Problem description >>
When "Cuando" occurs in a line of the material, copy that line.

Working data START

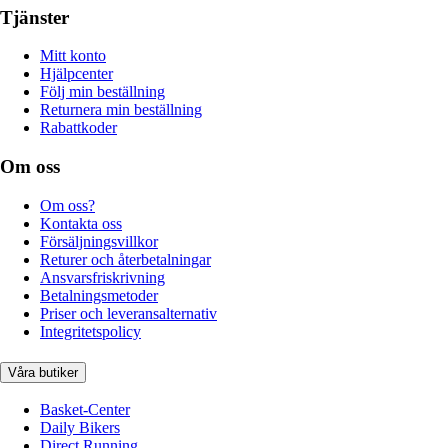
Tjänster
Mitt konto
Hjälpcenter
Följ min beställning
Returnera min beställning
Rabattkoder
Om oss
Om oss?
Kontakta oss
Försäljningsvillkor
Returer och återbetalningar
Ansvarsfriskrivning
Betalningsmetoder
Priser och leveransalternativ
Integritetspolicy
Våra butiker
Basket-Center
Daily Bikers
Direct Running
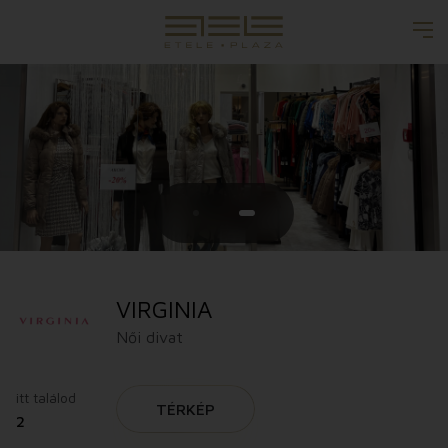
VIRGINIA
Női divat
itt találod
TÉRKÉP
2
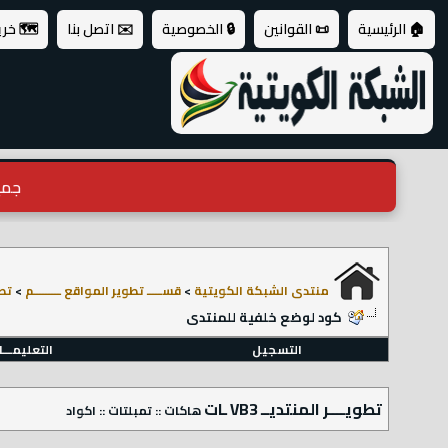
🏠 الرئيسية
📜 القوانين
🔒 الخصوصية
✉️ اتصل بنا
🗺️ خر
جميع ال
منتدى الشبكة الكويتية
>
قســـــ تطوير المواقع ـــــــــم
>
تطوي
كود لوضع خلفية للمنتدى
التسجيل
التعليمـــ
تطويــــر المنتديــ VB3 ـات
هاكات :: تمبلتات :: اكواد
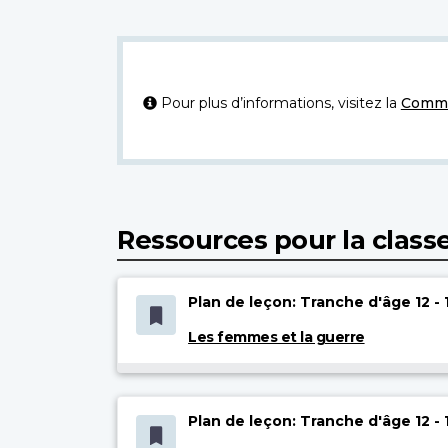
Pour plus d’informations, visitez la
Commi
Ressources pour la class
Plan de leçon: Tranche d'âge 12 - 
Les femmes et la guerre
Plan de leçon: Tranche d'âge 12 - 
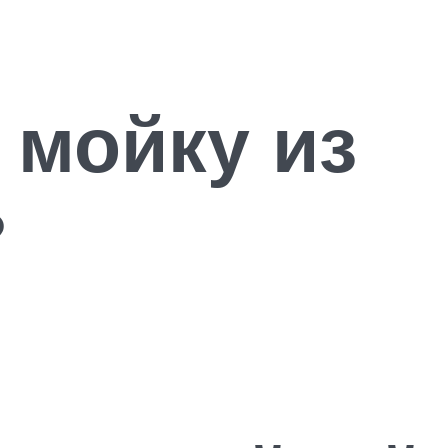
 мойку из
?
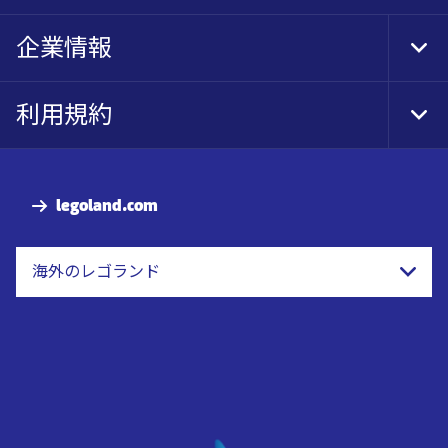
企業情報
Tog
Foo
Nav
利用規約
Tog
Foo
Nav
legoland.com
海外のレゴランド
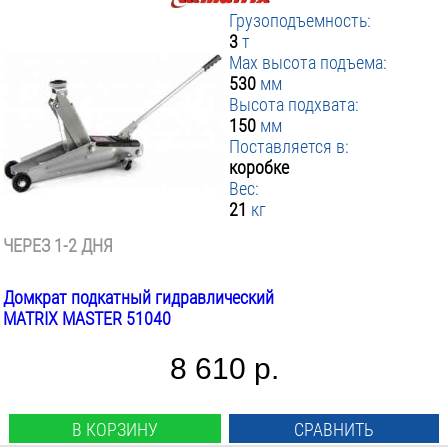
Грузоподъемность:
3
т
Max высота подъема:
530
мм
Высота подхвата:
150
мм
Поставляется в:
коробке
Вес:
21
кг
ЧЕРЕЗ 1-2 ДНЯ
Домкрат подкатный гидравлический
MATRIX MASTER 51040
8 610 р.
В КОРЗИНУ
СРАВНИТЬ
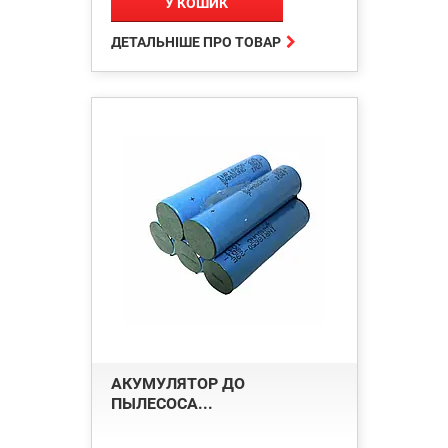
У КОШИК

ДЕТАЛЬНІШЕ ПРО ТОВАР
АКУМУЛЯТОР ДО
ПЫЛЕСОСА...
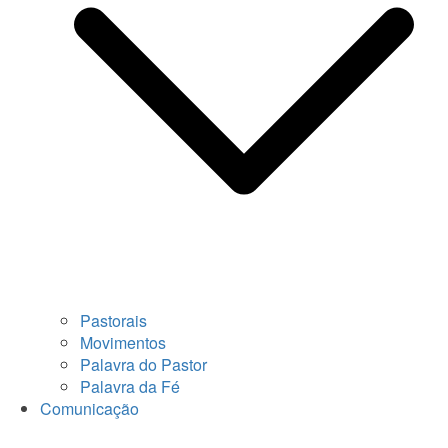
Pastorais
Movimentos
Palavra do Pastor
Palavra da Fé
Comunicação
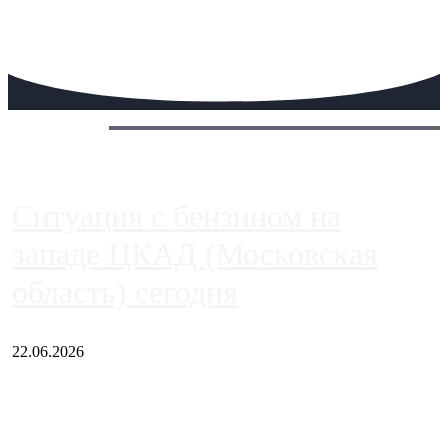
Сегодня:
Ситуация с бензином на
западе ЦКАД (Московская
область) сегодня
22.06.2026
Чем ближе к центру столицы, тем ситуация на АЗС лучше.
Однако АЗС, расположенные на приличном удалении от
Москвы, имеют более видимые проблемы. Так, некоторые
заправки на ЦКАД либо не работают полностью, либо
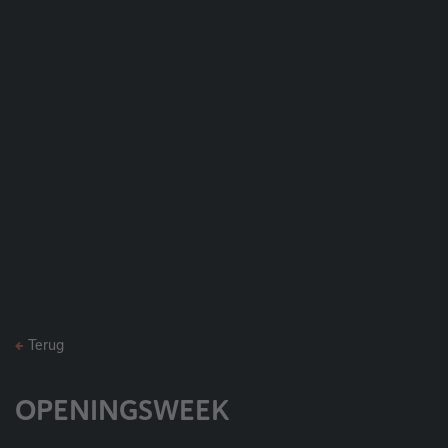
Terug
OPENINGSWEEK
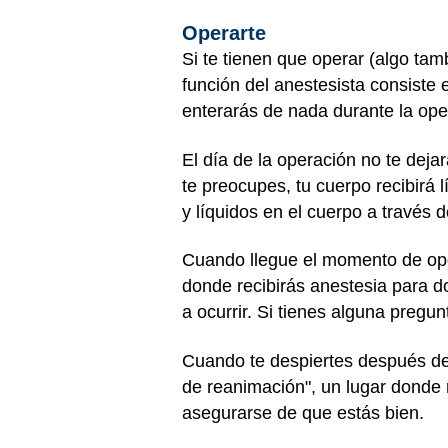
Operarte
Si te tienen que operar (algo tam
función del anestesista consiste
enterarás de nada durante la ope
El día de la operación no te dej
te preocupes, tu cuerpo recibirá 
y líquidos en el cuerpo a través
Cuando llegue el momento de oper
donde recibirás anestesia para do
a ocurrir. Si tienes alguna pregu
Cuando te despiertes después de 
de reanimación", un lugar donde 
asegurarse de que estás bien.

Working data END

Problem solution >>
Cuando llegue el momento de oper
Cuando te despiertes después de 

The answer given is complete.